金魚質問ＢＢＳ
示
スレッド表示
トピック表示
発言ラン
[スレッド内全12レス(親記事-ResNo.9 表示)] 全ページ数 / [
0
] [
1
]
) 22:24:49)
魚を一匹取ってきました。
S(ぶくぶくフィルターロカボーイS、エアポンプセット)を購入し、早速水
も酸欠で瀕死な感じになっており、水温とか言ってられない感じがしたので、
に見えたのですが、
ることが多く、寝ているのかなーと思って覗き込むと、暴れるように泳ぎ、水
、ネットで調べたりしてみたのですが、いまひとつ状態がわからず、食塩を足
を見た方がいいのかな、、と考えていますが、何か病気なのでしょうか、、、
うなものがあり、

= = = = =

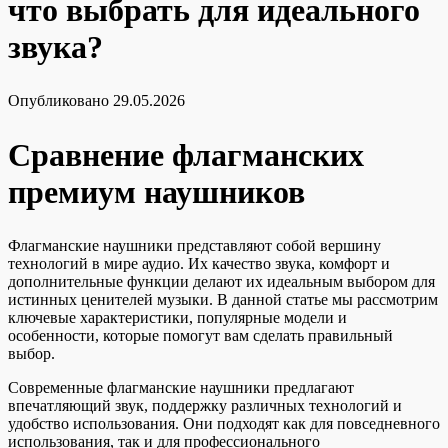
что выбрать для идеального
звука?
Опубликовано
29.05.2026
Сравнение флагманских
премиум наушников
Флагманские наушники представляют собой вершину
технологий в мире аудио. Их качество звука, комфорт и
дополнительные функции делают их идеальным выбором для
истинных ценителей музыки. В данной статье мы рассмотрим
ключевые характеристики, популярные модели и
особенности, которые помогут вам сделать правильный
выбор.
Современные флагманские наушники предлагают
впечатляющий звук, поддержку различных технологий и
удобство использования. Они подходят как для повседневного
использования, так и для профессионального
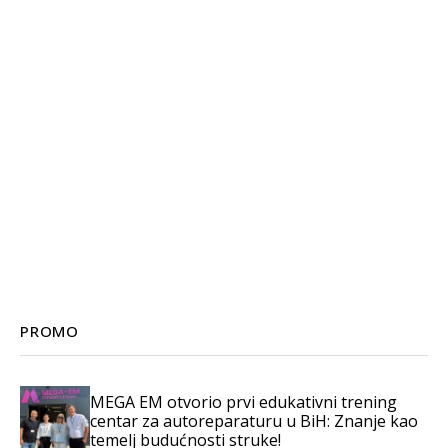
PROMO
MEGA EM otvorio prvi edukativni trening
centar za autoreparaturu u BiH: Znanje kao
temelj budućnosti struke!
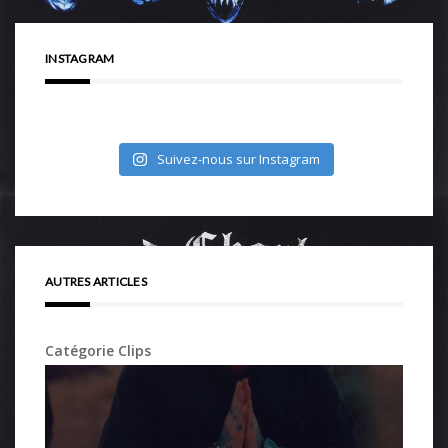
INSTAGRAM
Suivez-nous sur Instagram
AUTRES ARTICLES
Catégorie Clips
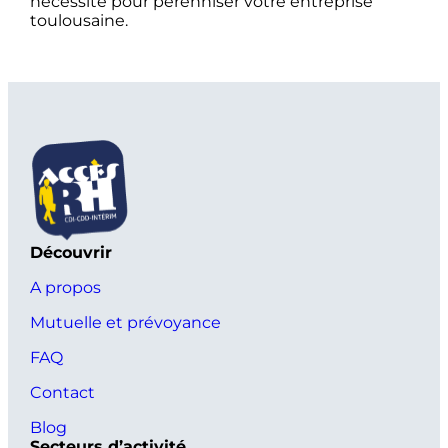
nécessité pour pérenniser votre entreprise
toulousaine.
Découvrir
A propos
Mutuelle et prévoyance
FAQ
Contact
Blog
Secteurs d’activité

= = = = =

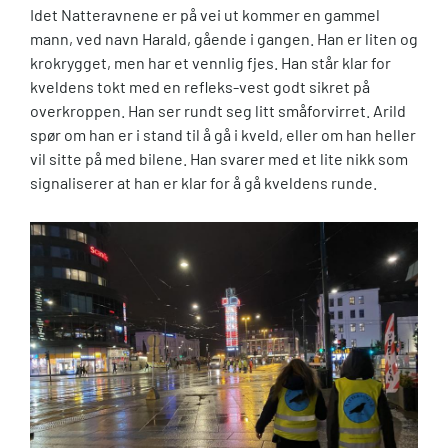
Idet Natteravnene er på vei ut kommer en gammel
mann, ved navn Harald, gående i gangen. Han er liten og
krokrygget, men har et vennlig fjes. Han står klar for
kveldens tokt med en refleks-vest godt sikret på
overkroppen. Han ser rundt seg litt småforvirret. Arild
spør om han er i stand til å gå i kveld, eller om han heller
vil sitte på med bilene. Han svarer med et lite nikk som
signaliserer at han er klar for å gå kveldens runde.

= = = = =

- [Exercise instructions]: What is wanted is the number of lines holding "klar" in the entries. Nothing else should be given.

- [Reply]: 2